In 2019, Siemens acquired Corindus, an interventional robotics company, for $1.1 billion in cash; in October 2020, Wicresoft Medical Robotics signed an agreement with France's Robocath to set up a joint venture to collaborate on the production of the vascular interventional robot R-one; and the domestic Vimax and Aopen are joining in on this research and development. "Vascular interventional robots have become a new growth in surgical robots, a huge trend," said Ma Jun.
It is understood that Corindus's CorPath is the current commercialization of quite mature vascular intervention robots. The CorPath GRX robotic system is priced at $650,000; in the U.S. and European markets, the disposable surgical cassette is priced at about $670 (about 4,000 yuan). Ma Jun said that the pricing of the future Rui cardiovascular interventional robot will be based on in-depth research and the specifics of the Chinese market.
In addition, the vascular intervention robot involves biomaterials, microdevices, consumables, etc., how to research and development of matching parts, and control the cost of enterprises must also face the problem.
In this regard, Ma Jun said, Ruixin in the product design, has taken into account the technology and materials "neck" and cost-effective problem. Therefore, "we are now using all the core components, mechanical design, motor selection, as well as the processing of consumables are domestic.

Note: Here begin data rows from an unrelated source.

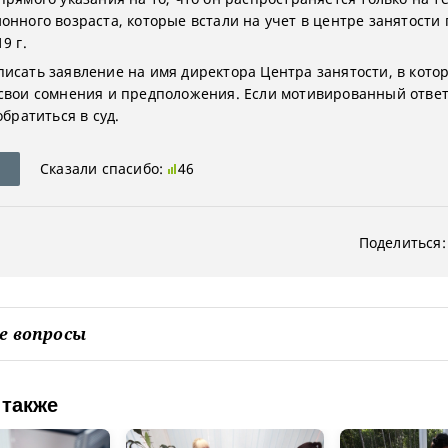
онного возраста, которые встали на учет в центре занятости 
9 г.
исать заявление на имя директора Центра занятости, в кото
свои сомнения и предположения. Если мотивированный ответ
обратиться в суд.
Сказали спасибо:
46
Поделиться:
е вопросы
 также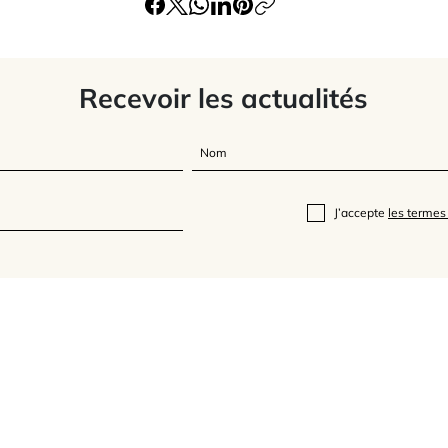
Recevoir les actualités
J’accepte
les termes 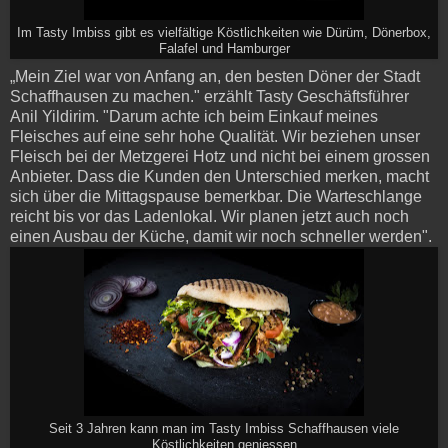
Im Tasty Imbiss gibt es vielfältige Köstlichkeiten wie Dürüm, Dönerbox,
Falafel und Hamburger
„Mein Ziel war von Anfang an, den besten Döner der Stadt
Schaffhausen zu machen." erzählt Tasty Geschäftsführer
Anil Yildirim. "Darum achte ich beim Einkauf meines
Fleisches auf eine sehr hohe Qualität. Wir beziehen unser
Fleisch bei der Metzgerei Hotz und nicht bei einem grossen
Anbieter. Dass die Kunden den Unterschied merken, macht
sich über die Mittagspause bemerkbar. Die Warteschlange
reicht bis vor das Ladenlokal. Wir planen jetzt auch noch
einen Ausbau der Küche, damit wir noch schneller werden".
Seit 3 Jahren kann man im Tasty Imbiss Schaffhausen viele
Köstlichkeiten geniessen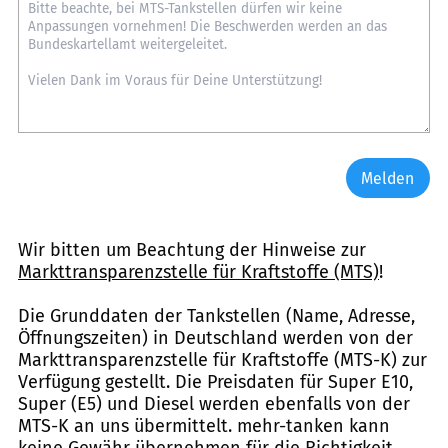
Melden
Wir bitten um Beachtung der Hinweise zur
Markttransparenzstelle für Kraftstoffe (MTS)
!
Die Grunddaten der Tankstellen (Name, Adresse,
Öffnungszeiten) in Deutschland werden von der
Markttransparenzstelle für Kraftstoffe (MTS-K) zur
Verfügung gestellt. Die Preisdaten für Super E10,
Super (E5) und Diesel werden ebenfalls von der
MTS-K an uns übermittelt. mehr-tanken kann
keine Gewähr übernehmen für die Richtigkeit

Being in Shenzhen, the global center of intelligent manufacturing, almost all the materials, components, supplies, etc. can be found within a radius of 100 kilometers to find partners. "
At present, the global market for vascular intervention robots is mainly concentrated in North America, Europe and other places; as these products have just begun to promote the United States vascular intervention in the field of robotic surgery penetration rate of only about 0.5%, the market has sufficient room for expansion.
In the face of competition at home and abroad, Ma Jun believes that, compared to laparoscopic surgical robots, in terms of vascular intervention robots, the gap between China and the international first-class level is not so big; Rui Xin's diagnosis, treatment integration advantages, can also help the company in this segment to stand firm.